На экране вспыхнуло краткое прерывание сигнала, изображение дёрнулось, но голос Н’Диайе оставался чётким, настойчивым.
— Всё просто, — сказал он. — Ты сдаёшь рудники. Оставляешь шахты. Переводишь контроль на нас — на правительство, которое будет признано. Взамен ты получаешь портфель министра обороны в новом кабинете. И не только это.
Он сделал паузу, изучая лицо Дюпона.
— Ты получаешь фонд в Лондоне. Легальный. Несколько миллионов. Хочешь — уйдёшь потом на пенсию. Хочешь — останешься командовать армией. Все дороги будут открыты.
За его спиной кто-то — едва уловимый силуэт в полутени — подал жестом подтверждение, мол, всё уже согласовано, всё уже гарантировано.
Н’Диайе улыбнулся. Эта улыбка была холодной, выверенной, без искренности - тщательно отрепетированная маска на лице, натянутом за годы войн и сделок.

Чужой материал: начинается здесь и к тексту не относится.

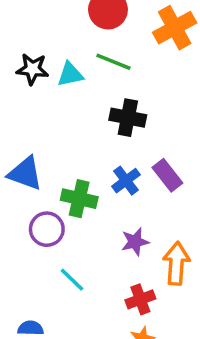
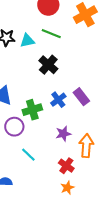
black cross: (128, 118) -> (48, 65), moved, turned 30
green cross: (79, 199) -> (32, 110), turned -30
red cross: (140, 299) -> (66, 166), turned -35

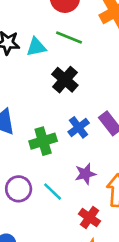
purple circle: (14, 127) -> (19, 189), moved
cyan line: (28, 155) -> (53, 192), moved

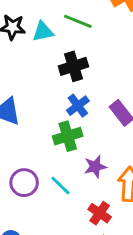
black cross: (65, 80) -> (73, 66), turned 32
blue cross: (79, 127) -> (78, 106), moved
green cross: (43, 141) -> (68, 136), moved

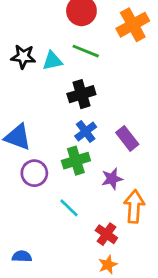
purple star: (95, 167) -> (112, 179), moved
purple circle: (24, 183) -> (34, 173), moved

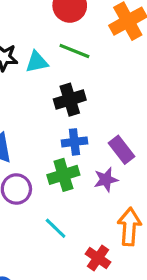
blue cross: (86, 132) -> (74, 142), turned 30
purple star: (112, 179) -> (106, 180), moved

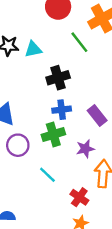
green line: (74, 51) -> (79, 42), moved, turned 30
purple star: (106, 180) -> (85, 149), moved

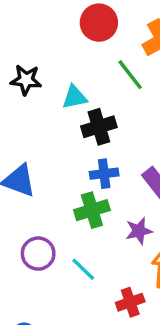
cyan triangle: (33, 49) -> (75, 97), moved
purple circle: (18, 145) -> (38, 254), moved
red cross: (79, 197) -> (130, 302), turned 36

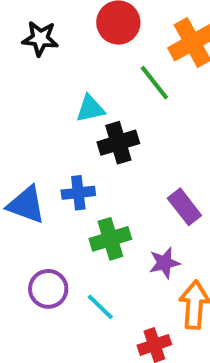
black star: (26, 80) -> (40, 39), moved
blue cross: (104, 174) -> (78, 193), moved

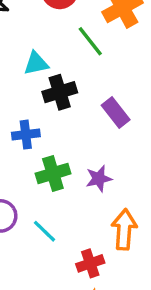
purple rectangle: (184, 207) -> (116, 112), moved
purple star: (164, 263) -> (99, 179), moved

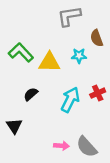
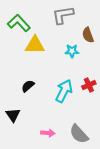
green L-shape: (21, 52) -> (19, 23), moved
yellow triangle: (49, 62) -> (35, 45), moved
pink arrow: (61, 146) -> (48, 133), moved

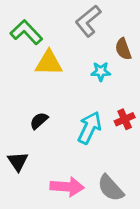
gray L-shape: (63, 15) -> (88, 21), turned -30
pink arrow: (48, 133) -> (67, 187), size x1.6

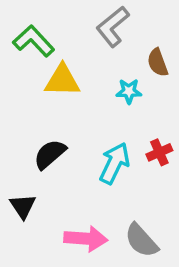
black semicircle: (39, 121) -> (50, 154), size x1.4

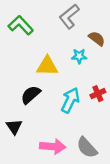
brown semicircle: (158, 63) -> (97, 38), turned 147
yellow triangle: (62, 80) -> (47, 66), moved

— Подумай, Люк, — сказал он, впервые произнеся имя Дюпона так, словно между ними стояли не кровь и смерть, а старая, хорошая дружба. — Подумай, сколько смертей ты можешь избежать, выбрав сторону тех, кто уже победил.
На другом конце провода Дюпон всё ещё молчал. И в этом молчании было не согласие и не сомнение. В этом молчании было что-то гораздо более тяжёлое.
Когда Дюпон наконец заговорил, его голос был таким тихим и ровным, что он, казалось, не преодолевал расстояние, а заполнял пространство вокруг, тяжело, неотвратимо, как вода медленно наполняет разлом в скале.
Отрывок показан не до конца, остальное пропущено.